The Rose Bowl is oldest continuous bowl game in college football. The very first Rose Bowl was played in 1902 and the game became an annual event after 1916. The very first game was conceived as an East-West game with Michigan coming west to Pasadena to play Stanford. Michigan crushed Stanford (the game ended in the third quarter because Stanford refused to keep playing). The game was such a devastating blow to college football on the West Coast that the organizers of the game chose to run races instead of play football. The sport returned in 1916 when State College of Washington played Brown University. The win proved that teams on the other side of the country and the game became an annual tradition that regularly is the most watched college football game of the year and perhaps the most difficult game to find tickets for.

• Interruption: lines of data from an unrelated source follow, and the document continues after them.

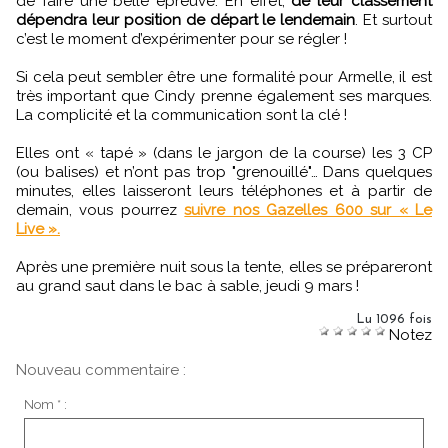
de faire une belle épreuve. En effet,
de leur classement
dépendra leur position de départ le lendemain
. Et surtout
c’est le moment d’expérimenter pour se régler !
Si cela peut sembler être une formalité pour Armelle, il est
très important que Cindy prenne également ses marques.
La complicité et la communication sont la clé !
Elles ont « tapé » (dans le jargon de la course) les 3 CP
(ou balises) et n’ont pas trop "grenouillé"… Dans quelques
minutes, elles laisseront leurs téléphones et à partir de
demain, vous pourrez
suivre nos Gazelles 600 sur « Le
Live ».
Après une première nuit sous la tente, elles se prépareront
au grand saut dans le bac à sable, jeudi 9 mars !
Lu 1096 fois
Notez
Nouveau commentaire :
Nom * :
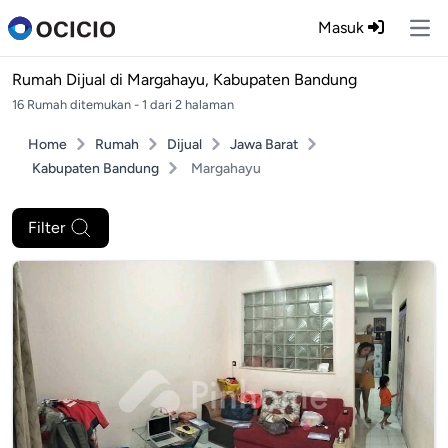
Masuk
Ope
Rumah Dijual di
Margahayu, Kabupaten Bandung
16 Rumah ditemukan - 1 dari 2 halaman
Home
Rumah
Dijual
Jawa Barat
Kabupaten Bandung
Margahayu
Filter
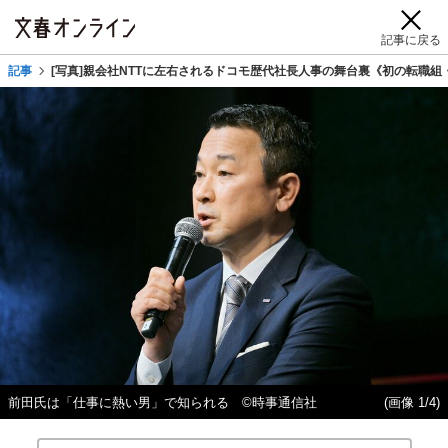
記事に戻る
記事
[写真]親会社NTTに左右されるドコモ歴代社長人事の舞台裏《初の転職
前田氏は「仕事に熱い男」で知られる ©時事通信社
(画像 1/4)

Over the years the stadium has become as famous as the bowl game, but it was not until 1923 that the Rose Bowl game would take place at the Rose Bowl. The first few games were held at Tournament Park. Once the crowds became far too large for Tournament Park, the new stadium was built.
The bowl game extended a bid to a team in the Pacific Coast Conference, which was the conference that would later become the Pac-10. The other bid went to a team from the Eastern half of the United States. The early years of this game often found undefeated teams unfamiliar with each other playing in games that helped establish the sport in just about every region of the country. Without the Rose Bowl it could be argued that the development of dominant teams on the West Coast and in the Southeast would have seriously been postponed.
The only time the Rose Bowl found itself moved came at time of war. World War II forced the game to move to Durham, North Carolina to protect against a surprise attack on the stadium that would cost nearly 100,000 lives.
The predecessors of the Pac-10 and the Big Ten agreed early on, after World War II, to make the game an annual contest between the two conferences. The Rose Bowl experimented with a number of contracts between the two conferences, or in the Pac-10's case, conferences that would become the current conference. At one point Big Ten and Pac-10 were only allowed to play each other in bowl game. Eventually these contracts would end, though the game remained an important match up between the top two teams in the conferences until the BCS was established in 1998.
The BCS changed the game in that if a team was invited to play in the National Championship then the next team from the conference would be chosen as a representative. When the game was the National Championship in 2002 and 2006 the conference match up was suspended.